Eu agradeci com um sorriso que não conseguia sair do rosto, era o dia da minha felicidade, não uma felicidade ilícita, como vinha sendo, sem compartilhar, com restrições, às escondidas, de acordo com a boa vontade de quem detinha o poder sobre mim, mas uma felicidade livre, legítima, a coleção era minha, sem condições e sem entraves ou humilhações. Voltei para casa saltitando, com uma alegria indomável, um pleno contentamento que não poderia ser descrito, explicado ou definido.
Não poderia ser diferente, os livros para mim eram pedaços do paraíso e aquela coleção, em especial, representava um mundo inteiro a desbravar. Ao chegar em casa, porém, tamanha a felicidade, que apenas abri o arquivo, olhei, mas não li ainda, era especial demais para começar assim.

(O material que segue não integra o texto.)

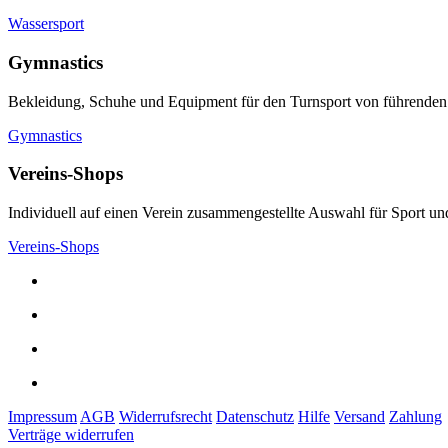
Wassersport
Gymnastics
Bekleidung, Schuhe und Equipment für den Turnsport von führenden
Gymnastics
Vereins-Shops
Individuell auf einen Verein zusammengestellte Auswahl für Sport und
Vereins-Shops
Impressum
AGB
Widerrufsrecht
Datenschutz
Hilfe
Versand
Zahlung
Verträge widerrufen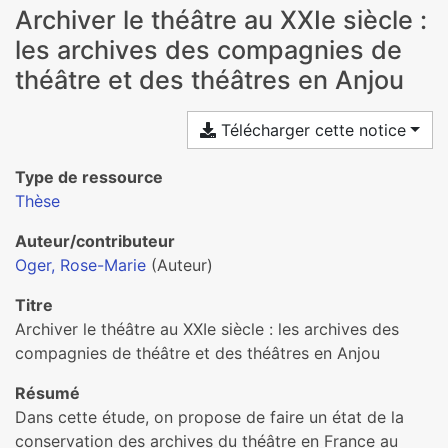
Archiver le théâtre au XXIe siècle :
les archives des compagnies de
théâtre et des théâtres en Anjou
Télécharger cette notice
Type de ressource
Thèse
Auteur/contributeur
Oger, Rose-Marie
(Auteur)
Titre
Archiver le théâtre au XXIe siècle : les archives des
compagnies de théâtre et des théâtres en Anjou
Résumé
Dans cette étude, on propose de faire un état de la
conservation des archives du théâtre en France au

Apenas no outro dia, depois de mais calma, agora acreditando que aquela situação não era um sonho, sentei na frente do computador e iniciei a leitura. E a viagem foi fantástica, superando todas as minhas expectativas. Mas eu não poderia guarda-la para mim, uma felicidade desse tamanho, precisava ser compartilhada e dei o arquivo para todas as nossas colegas, que desfrutaram daquele delicioso passeio.
A partir disso, tive uma ideia: criar um blog que funcionasse como clube de leitura para todas as meninas que, como eu, viajavam através dos livros e alí poderíamos conversar sobre o que achávamos e imaginar em conjunto um mudo perfeito em que todas poderíamos ser encantadas.
Mas para surpresa da minha colega, que nos torturou por tanto tempo, também a incluí, o que fez com que, no final, até ela, que não gostava, lesse toda a coleção. Depois dessa experiência ela sumiu, não a menina em si, mas aquela menina má e sádica. Ela se transformou em alguém capaz de compartilhar e de ter carinho pelos outros. Sentiu-se parte do grupo e se tornou uma de nós, louca por livros, passou a trazer mais e-books para que todas se deliciassem, era uma outra pessoa.
Hoje tenho boas lembranças do clube de leitura e de cada uma das meninas que participou dele, até mesmo da minha colega, detentora de tantas preciosidades, que nem mesmo conseguia enxergar. É por isso que sei que os livros podem tudo, o mundo encantado para onde ele nos leva pode nos transformar e nos tornar crianças felizes, pessoas felizes e a nossa felicidade, proporcionada pelas histórias, é genuína, é de cada um e por isso não, não poderia ser, de forma alguma, uma felicidade clandestina.